Secretary of State John Kerry confirmed that the United States believes Syrian President Bashar al-Assad and his government forces deployed chemical weapons against rebels during an attack last week while speaking at a press briefing Monday.
Pressure has been mounting on the Obama administration to move ahead with military action following the suspected attack, but Kerry's words marked an official change in tone.
"What we saw in Syria last week should shock the conscience of the world," he said. "It defies any code of morality. The indiscriminate slaughter of civilians, the killing of women and children and innocent bystanders by chemical weapons is a moral obscenity.

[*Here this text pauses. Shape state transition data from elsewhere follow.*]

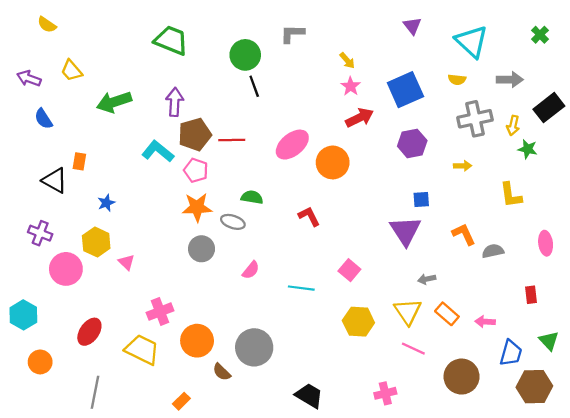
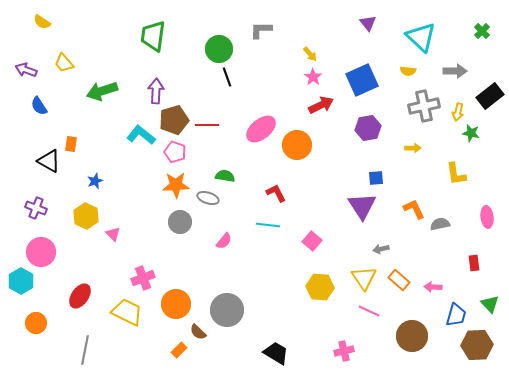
green trapezoid: (171, 40) -> (153, 36), turned -104
pink circle: (66, 269) -> (41, 252), moved
cyan line: (301, 288) -> (268, 225), moved
orange rectangle: (181, 401) -> (179, 350), moved

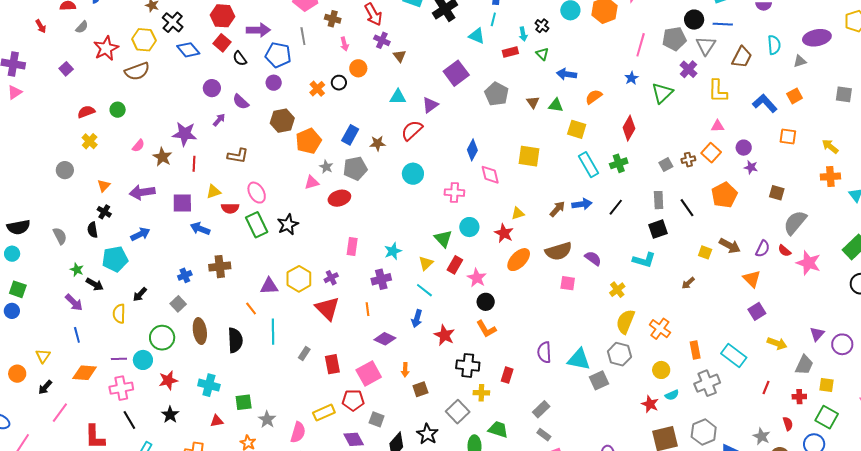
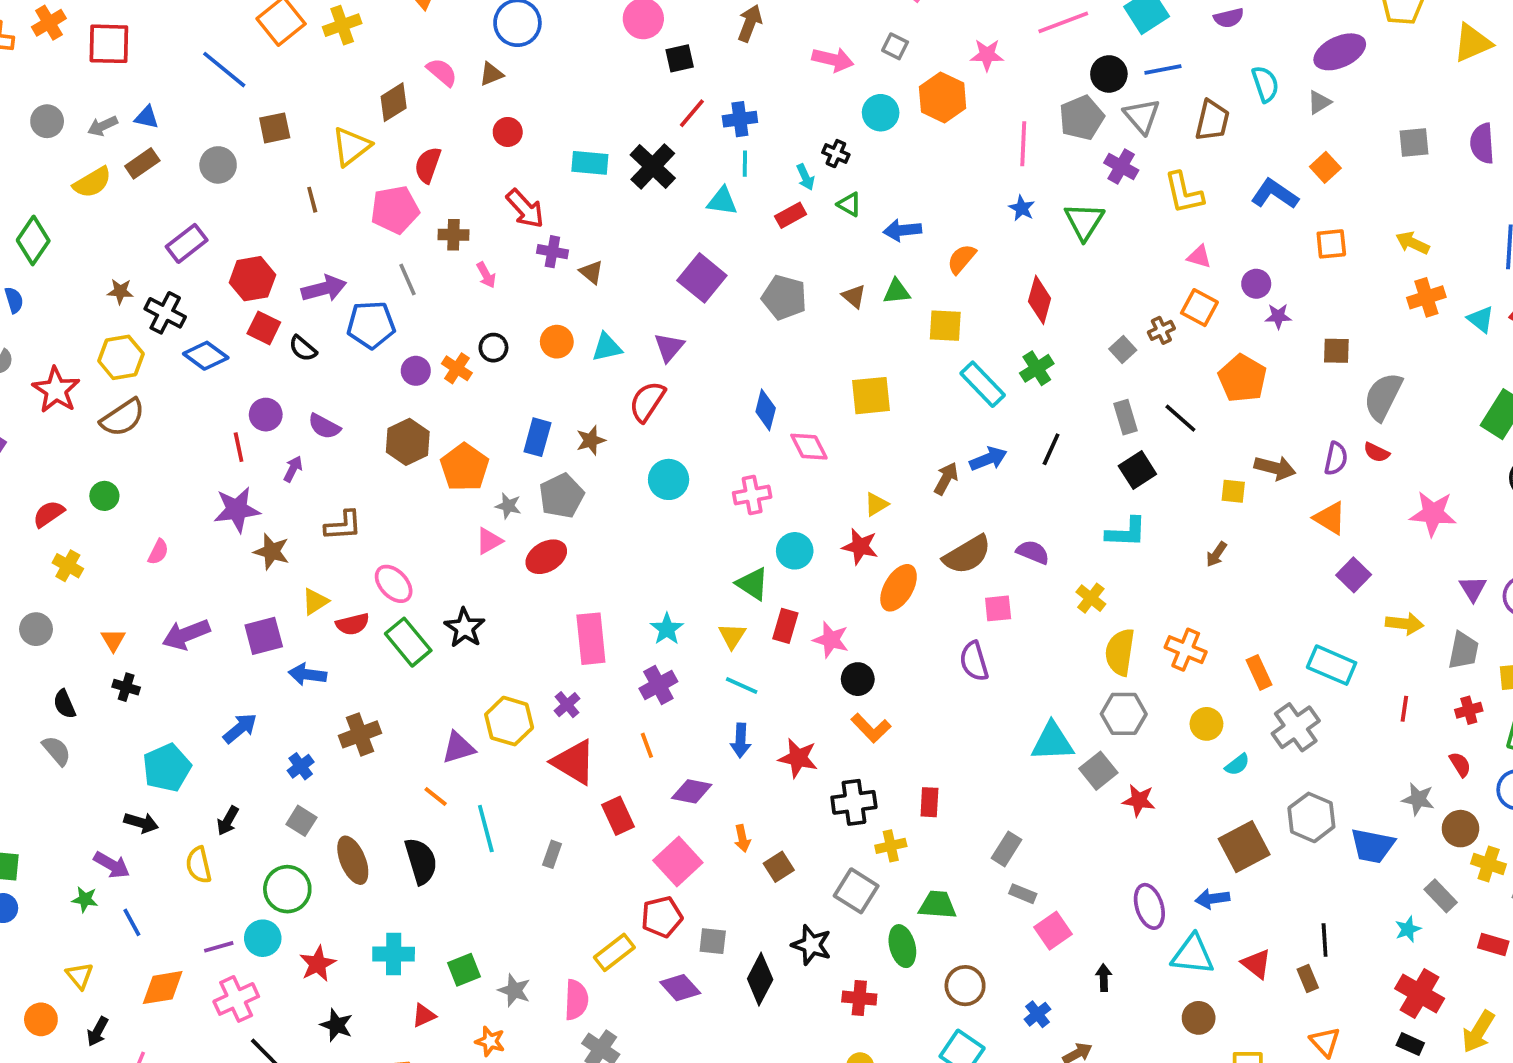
orange circle: (358, 68) -> (557, 342), moved
purple circle: (274, 83) -> (416, 371), moved
pink triangle: (718, 126) -> (1199, 257), turned 32
brown star: (162, 157) -> (272, 552), moved
red line: (194, 164) -> (239, 447), moved
black semicircle: (93, 230) -> (64, 704), moved
blue arrow: (140, 234) -> (240, 728), moved
pink rectangle: (352, 246) -> (591, 639), size x1.5
pink star: (808, 263) -> (1433, 514), moved
green star: (77, 270) -> (85, 899), moved
purple semicircle: (544, 352) -> (974, 661), moved
red rectangle: (332, 364) -> (618, 816), moved
red star: (650, 404) -> (1139, 800), moved

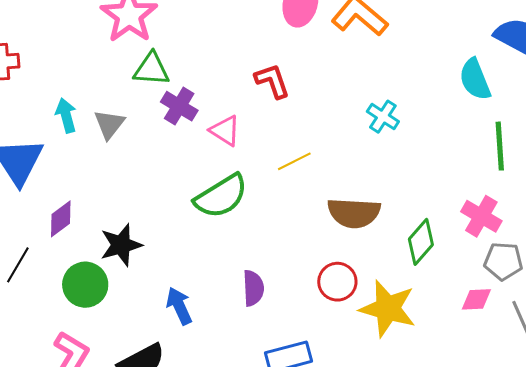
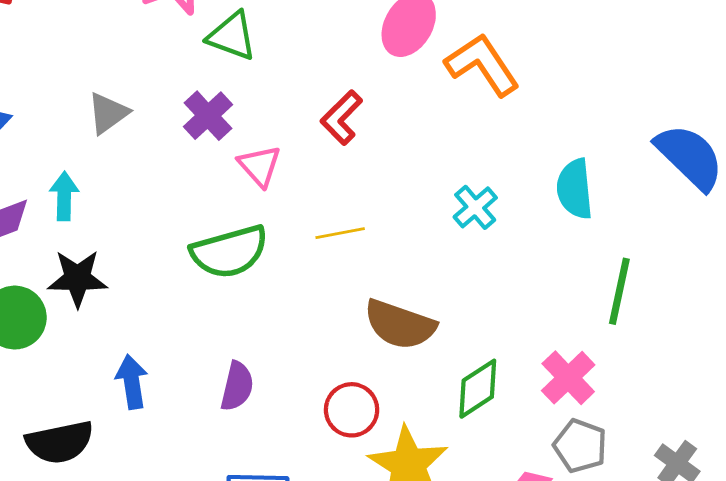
green triangle: (152, 69) -> (232, 36), moved
cyan semicircle: (475, 79) -> (575, 189), moved
red L-shape: (272, 81) -> (341, 118), turned -132
cyan arrow: (66, 115) -> (64, 196), moved

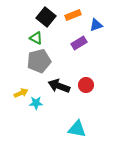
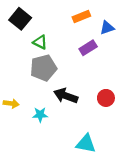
black square: (46, 17) -> (20, 19), moved
red circle: (86, 85) -> (106, 98), moved
yellow arrow: (21, 93) -> (11, 104), moved, turned 32

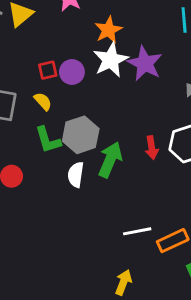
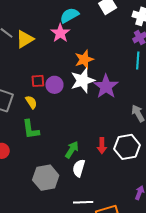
gray hexagon: (81, 135) -> (46, 178), moved
green arrow: (110, 160) -> (72, 150), size x0.7
white semicircle: (76, 175) -> (79, 168), moved

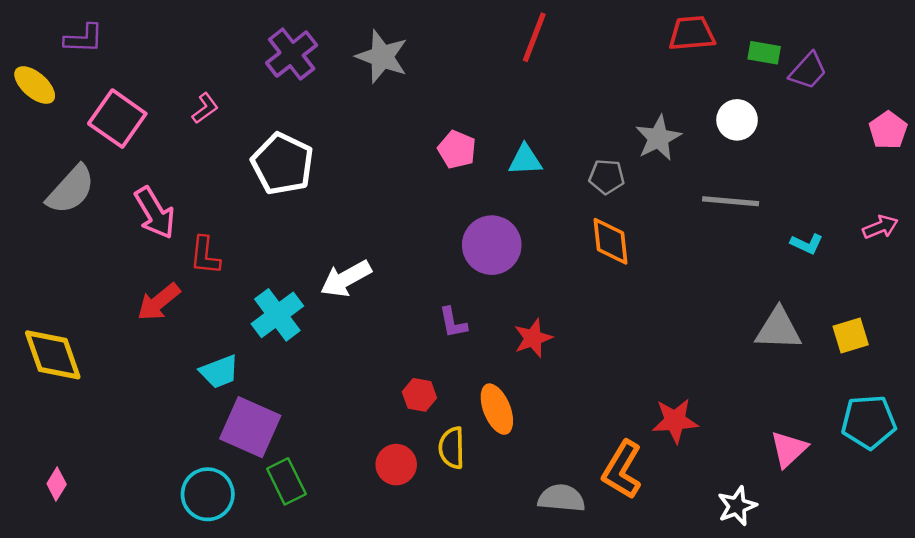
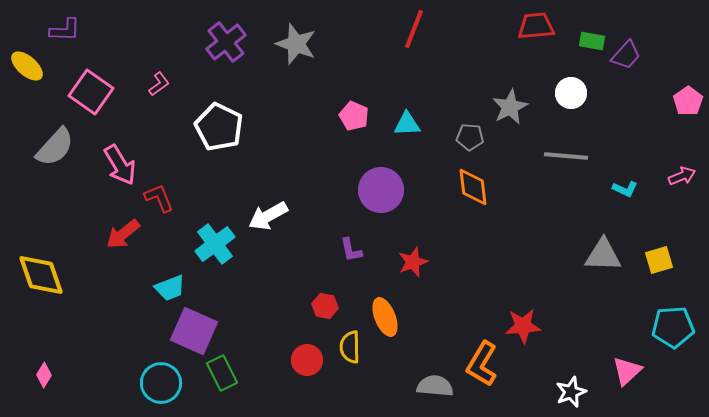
red L-shape: (205, 255) -> (159, 198), turned 152
pink triangle: (789, 449) -> (627, 371), moved

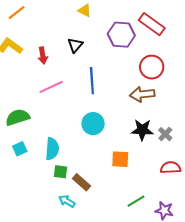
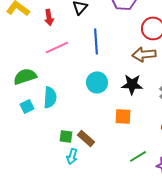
black star: (142, 130) -> (132, 84), moved
cyan semicircle: (52, 149) -> (50, 97), moved
green square: (61, 172) -> (66, 136), moved
cyan arrow: (67, 201) -> (72, 156), turned -105

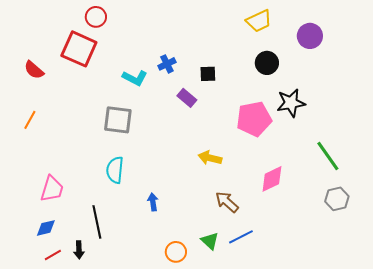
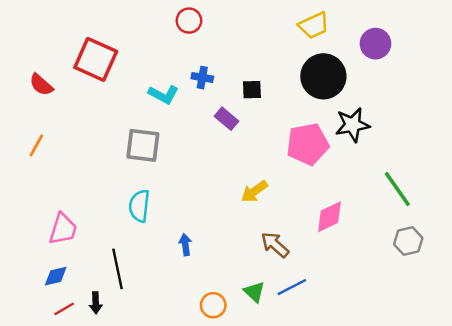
red circle: (96, 17) -> (189, 21), moved
black circle: (267, 63) -> (323, 76), size x1.6
blue cross: (167, 64) -> (202, 78), turned 36
yellow arrow: (210, 158) -> (254, 191), turned -50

By any standard, it was inexcusable."
By playing up the humanitarian angle, Kerry could be trying to build domestic support for increased U.S. military involvement in the region, something currently very unpopular.
Only about 9 percent of Americans say the United States should intervene in Syria, compared with 60 percent who disagree, according to a recent Reuters survey.
But Kerry's briefing made it clear the Obama administration is ready to change course following the obvious use of chemical weapons, a "red line" the president identified last year.
"While investigators are gathering additional evidence on the ground, our understanding of what has already happened in Syria is grounded in facts, informed by conscience and guided by common sense," Kerry said.
"The reported number of victims, the reported symptoms of those who were killed or injured, the first-hand accounts from humanitarian organizations on the ground, like Doctors Without Borders and the Syria Human Rights Commission, these all strongly indicate that everything these images are already screaming at us is real; that chemical weapons were used in Syria."
Kerry added that the administration was consulting with members of Congress and that Obama will be making "an informed decision" about how to respond to the chemical weapon attack.
"But make no mistake, President Obama believes there must be accountability for those who would use the world's most heinous weapons against the world's most vulnerable people," he said.